What is content? Content can be many things, a file, video, picture, backup, a website feature. When we talk about content discovery, we’re not talking about the obvious things we can see on a website; it’s the things that aren’t immediately presented to us and that weren’t always intended for public access.

This content could be, for example, pages or portals intended for staff usage, older versions of the website, backup files, configuration files, administration panels, etc.

There are three main ways of discovering content on a website which we’ll cover. Manually, Automated and OSINT (Open-Source Intelligence).

Manual Discovery – Robots.txt


The robots.txt file is a document that tells search engines which pages they are and aren’t allowed to show on their search engine results or ban specific search engines from crawling the website altogether. It can be common practice to restrict certain website areas so they aren’t displayed in search engine results. These pages may be areas such as administration portals or files meant for the website’s customers. This file gives us a great list of locations on the website that the owners don’t want us to discover as penetration testers.


Unlike the robots.txt file, which restricts what search engine crawlers can look at, the sitemap.xml file gives a list of every file the website owner wishes to be listed on a search engine. These can sometimes contain areas of the website that are a bit more difficult to navigate to or even list some old webpages that the current site no longer uses but are still working behind the scenes.

HTTP Headers

When we make requests to the web server, the server returns various HTTP headers. These headers can sometimes contain useful information such as the webserver software and possibly the programming/scripting language in use. In the below example, we can see the webserver is NGINX version 1.18.0 and runs PHP version 7.4.3. Using this information, we could find vulnerable versions of software being used. Try running the below curl command against the web server, where the -v switch enables verbose mode, which will output the headers (there might be something interesting!).

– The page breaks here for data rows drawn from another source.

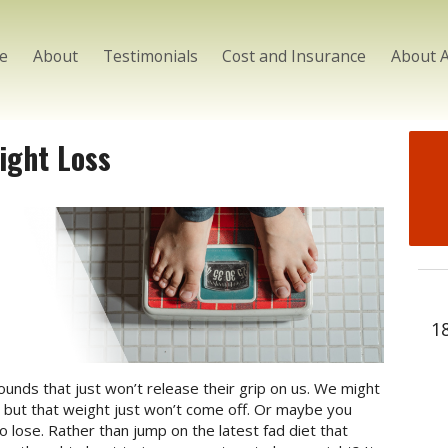
e
About
Testimonials
Cost and Insurance
About 
ight Loss
1
nds that just won’t release their grip on us. We might
nd but that weight just won’t come off. Or maybe you
to lose. Rather than jump on the latest fad diet that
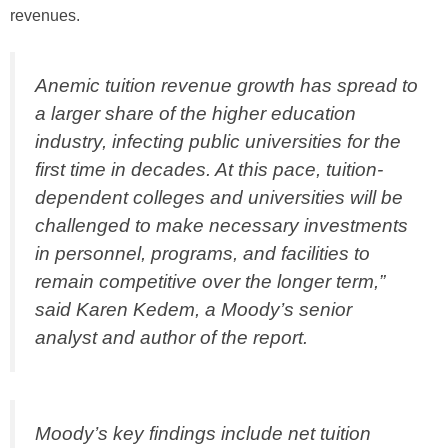
revenues.
Anemic tuition revenue growth has spread to
a larger share of the higher education
industry, infecting public universities for the
first time in decades. At this pace, tuition-
dependent colleges and universities will be
challenged to make necessary investments
in personnel, programs, and facilities to
remain competitive over the longer term,”
said Karen Kedem, a Moody’s senior
analyst and author of the report.
Moody’s key findings include net tuition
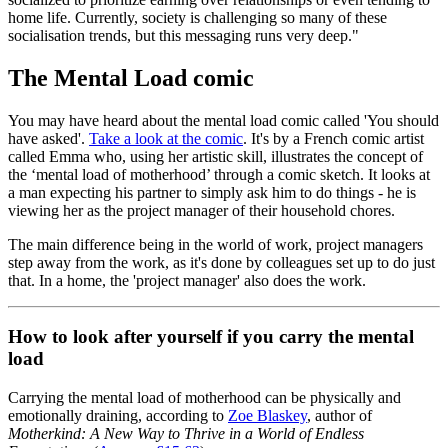
home life. Currently, society is challenging so many of these
socialisation trends, but this messaging runs very deep."
The Mental Load comic
You may have heard about the mental load comic called 'You should
have asked'.
Take a look at the comic
. It's by a French comic artist
called Emma who, using her artistic skill, illustrates the concept of
the ‘mental load of motherhood’ through a comic sketch. It looks at
a man expecting his partner to simply ask him to do things - he is
viewing her as the project manager of their household chores.
The main difference being in the world of work, project managers
step away from the work, as it's done by colleagues set up to do just
that. In a home, the 'project manager' also does the work.
How to look after yourself if you carry the mental
load
Carrying the mental load of motherhood can be physically and
emotionally draining, according to
Zoe Blaskey
, author of
Motherkind: A New Way to Thrive in a World of Endless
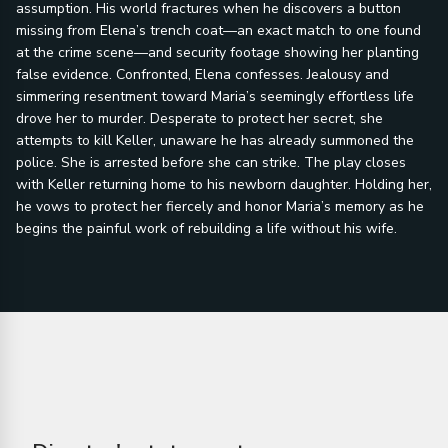
assumption. His world fractures when he discovers a button
missing from Elena’s trench coat—an exact match to one found
at the crime scene—and security footage showing her planting
false evidence. Confronted, Elena confesses. Jealousy and
simmering resentment toward Maria’s seemingly effortless life
drove her to murder. Desperate to protect her secret, she
attempts to kill Keller, unaware he has already summoned the
police. She is arrested before she can strike. The play closes
with Keller returning home to his newborn daughter. Holding her,
he vows to protect her fiercely and honor Maria’s memory as he
begins the painful work of rebuilding a life without his wife.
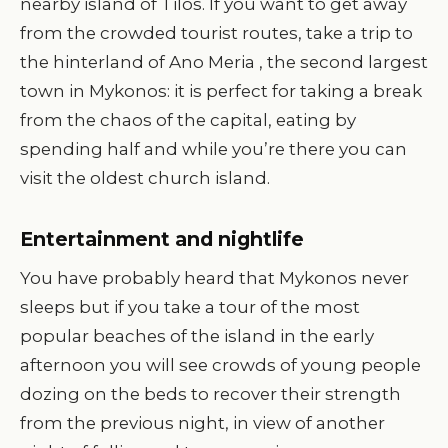
nearby island of Tilos. If you want to get away
from the crowded tourist routes, take a trip to
the hinterland of Ano Meria , the second largest
town in Mykonos: it is perfect for taking a break
from the chaos of the capital, eating by
spending half and while you’re there you can
visit the oldest church island.
Entertainment and nightlife
You have probably heard that Mykonos never
sleeps but if you take a tour of the most
popular beaches of the island in the early
afternoon you will see crowds of young people
dozing on the beds to recover their strength
from the previous night, in view of another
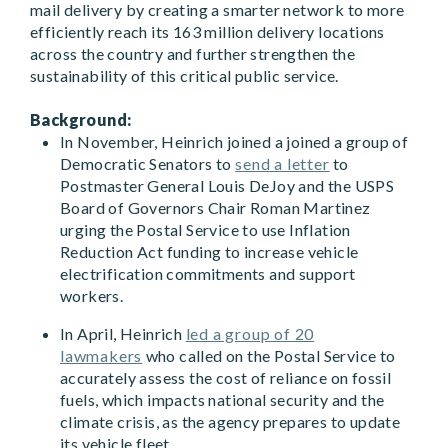
mail delivery by creating a smarter network to more
efficiently reach its 163 million delivery locations
across the country and further strengthen the
sustainability of this critical public service.
Background:
In November, Heinrich joined a joined a group of
Democratic Senators to
send a letter
to
Postmaster General Louis DeJoy and the USPS
Board of Governors Chair Roman Martinez
urging the Postal Service to use Inflation
Reduction Act funding to increase vehicle
electrification commitments and support
workers.
In April, Heinrich
led a group of 20
lawmakers
who called on the Postal Service to
accurately assess the cost of reliance on fossil
fuels, which impacts national security and the
climate crisis, as the agency prepares to update
its vehicle fleet.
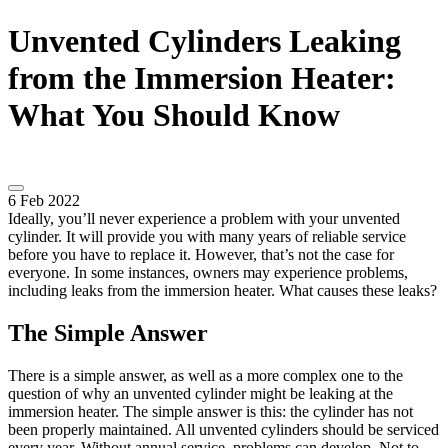
Unvented Cylinders Leaking
from the Immersion Heater:
What You Should Know
6 Feb 2022
Ideally, you’ll never experience a problem with your unvented
cylinder. It will provide you with many years of reliable service
before you have to replace it. However, that’s not the case for
everyone. In some instances, owners may experience problems,
including leaks from the immersion heater. What causes these leaks?
The Simple Answer
There is a simple answer, as well as a more complex one to the
question of why an unvented cylinder might be leaking at the
immersion heater. The simple answer is this: the cylinder has not
been properly maintained. All unvented cylinders should be serviced
every year. Without annual service, problems can develop. Not to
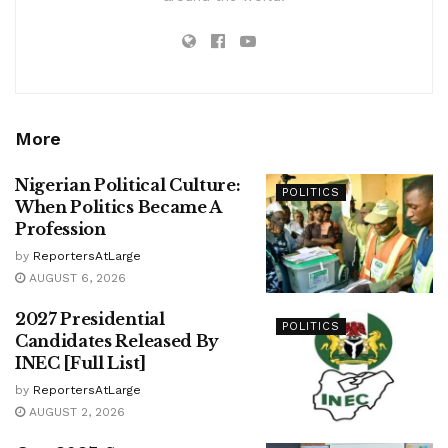
More
Nigerian Political Culture:
POLITICS
When Politics Became A
Profession
by
ReportersAtLarge
AUGUST 6, 2026
2027 Presidential
POLITICS
Candidates Released By
INEC [Full List]
by
ReportersAtLarge
AUGUST 2, 2026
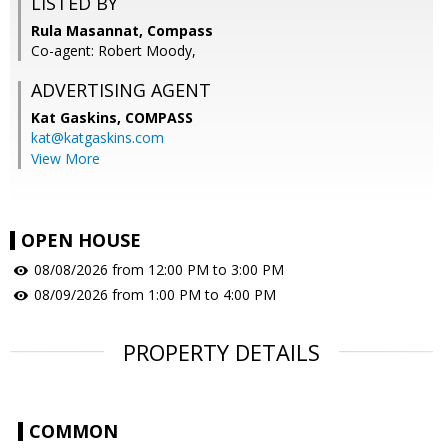
LISTED BY
Rula Masannat, Compass
Co-agent: Robert Moody,
ADVERTISING AGENT
Kat Gaskins,
COMPASS
kat@katgaskins.com
View More
OPEN HOUSE
08/08/2026 from 12:00 PM to 3:00 PM
08/09/2026 from 1:00 PM to 4:00 PM
PROPERTY DETAILS
COMMON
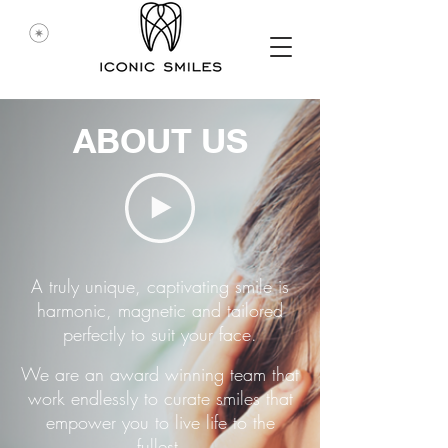
ABOUT US
A truly unique, captivating smile is
harmonic, magnetic and tailored
perfectly to suit your face.
We are an award winning team that
work endlessly to curate smiles that
empower you to live life to the
fullest.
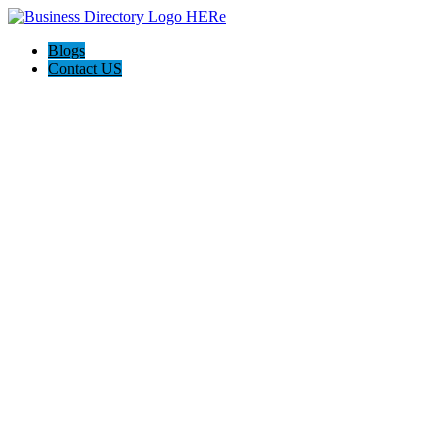
Blogs
Contact US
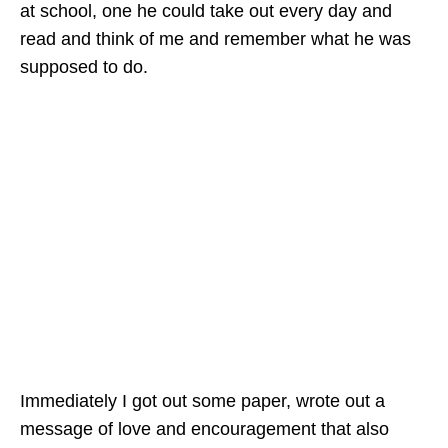
at school, one he could take out every day and
read and think of me and remember what he was
supposed to do.
Immediately I got out some paper, wrote out a
message of love and encouragement that also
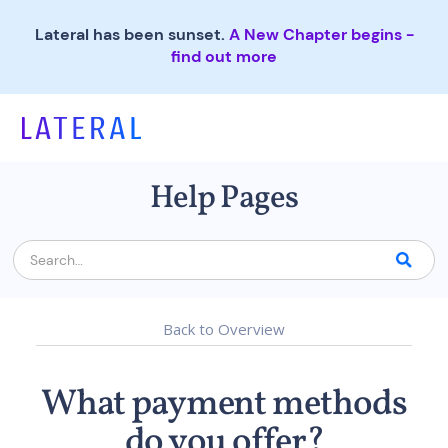
Lateral has been sunset.
A New Chapter begins -
find out more
Help Pages
Back to Overview
What payment methods
do you offer?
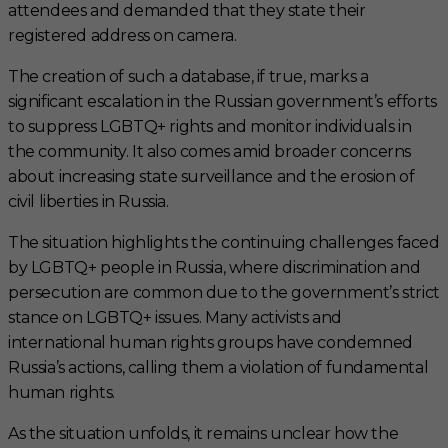
attendees and demanded that they state their
registered address on camera.
The creation of such a database, if true, marks a
significant escalation in the Russian government’s efforts
to suppress LGBTQ+ rights and monitor individuals in
the community. It also comes amid broader concerns
about increasing state surveillance and the erosion of
civil liberties in Russia.
The situation highlights the continuing challenges faced
by LGBTQ+ people in Russia, where discrimination and
persecution are common due to the government’s strict
stance on LGBTQ+ issues. Many activists and
international human rights groups have condemned
Russia’s actions, calling them a violation of fundamental
human rights.
As the situation unfolds, it remains unclear how the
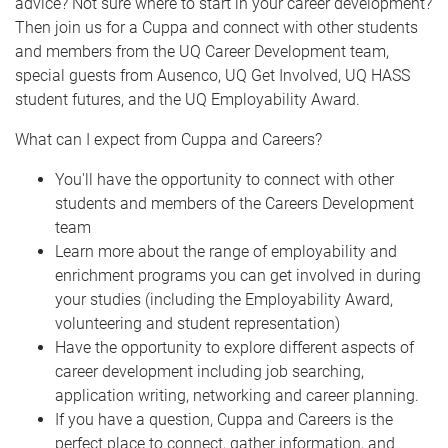
advice? Not sure where to start in your career development?
Then join us for a Cuppa and connect with other students
and members from the UQ Career Development team,
special guests from Ausenco, UQ Get Involved, UQ HASS
student futures, and the UQ Employability Award.
What can I expect from Cuppa and Careers?
You'll have the opportunity to connect with other
students and members of the Careers Development
team
Learn more about the range of employability and
enrichment programs you can get involved in during
your studies (including the Employability Award,
volunteering and student representation)
Have the opportunity to explore different aspects of
career development including job searching,
application writing, networking and career planning.
If you have a question, Cuppa and Careers is the
perfect place to connect, gather information, and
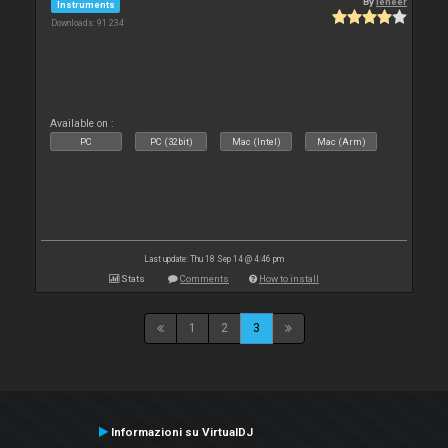
By
leneer
Instruments
Downloads: 91 234
Available on :
PC
PC (32bit)
Mac (Intel)
Mac (Arm)
Last update: Thu 18 Sep 14 @ 4:46 pm
Stats
Comments
How to install
1
2
3
Informazioni su VirtualDJ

OSINT – Google Hacking / Dorking

Google Hacking / Dorking

Google hacking / Dorking utilizes Google’s advanced search engine features, which allow you to pick out custom content. You can, for instance, pick out results from a certain domain name using the site: filter, for example (site:target.com) you can then match this up with certain search terms, say, for example, the word admin (site:target.com admin) this then would only return results from the target.com website which contain the word admin in its content. You can combine multiple filters as well. Here is an example of more filters you can use:

sitesite:target.comreturns results only from the specified website address
inurlinurl:adminreturns results that have the specified word in the URL
filetypefiletype:pdfreturns results which are a particular file extension
intitleintitle:adminreturns results that contain the specified word in the title

More information about google hacking can be found here: https://en.wikipedia.org/wiki/Google_hacking


Wappalyzer (https://www.wappalyzer.com/) is an online tool and browser extension that helps identify what technologies a website uses, such as frameworks, Content Management Systems (CMS), payment processors and much more, and it can even find version numbers as well.

Wayback Machine

The Wayback Machine (https://archive.org/web/) is a historical archive of websites that dates back to the late 90s. You can search a domain name, and it will show you all the times the service scraped the web page and saved the contents. This service can help uncover old pages that may still be active on the current website.

Automated Discovery

What is Automated Discovery?

Automated discovery is the process of using tools to discover content rather than doing it manually. This process is automated as it usually contains hundreds, thousands or even millions of requests to a web server. These requests check whether a file or directory exists on a website, giving us access to resources we didn’t previously know existed. This process is made possible by using a resource called wordlists.

What are wordlists?

Wordlists are just text files that contain a long list of commonly used words; they can cover many different use cases. For example, a password wordlist would include the most frequently used passwords, whereas we’re looking for content in our case, so we’d require a list containing the most commonly used directory and file names. An excellent resource for wordlists that is preinstalled on the THM AttackBox is https://github.com/danielmiessler/SecLists which Daniel Miessler curates.

Automation Tools

Although there are many different content discovery tools available, all with their features and flaws, we’re going to cover three which are preinstalled on our attack box, ffuf, dirb and gobuster.

Using ffuf:


[email protected]$ ffuf -w /usr/share/wordlists/SecLists/Discovery/Web-Content/common.txt -u http://target.com/FUZZ

Using dirb:


[email protected]$ dirb http://target.com/ /usr/share/wordlists/SecLists/Discovery/Web-Content/common.txt

Using Gobuster:


[email protected]$ gobuster dir --url http://target.com/ -w /usr/share/wordlists/SecLists/Discovery/Web-Content/common.txt

Using this information we gather we can find confidential files, server IP’s ,etc. Which can cause Information Disclosure Vulnerability for company.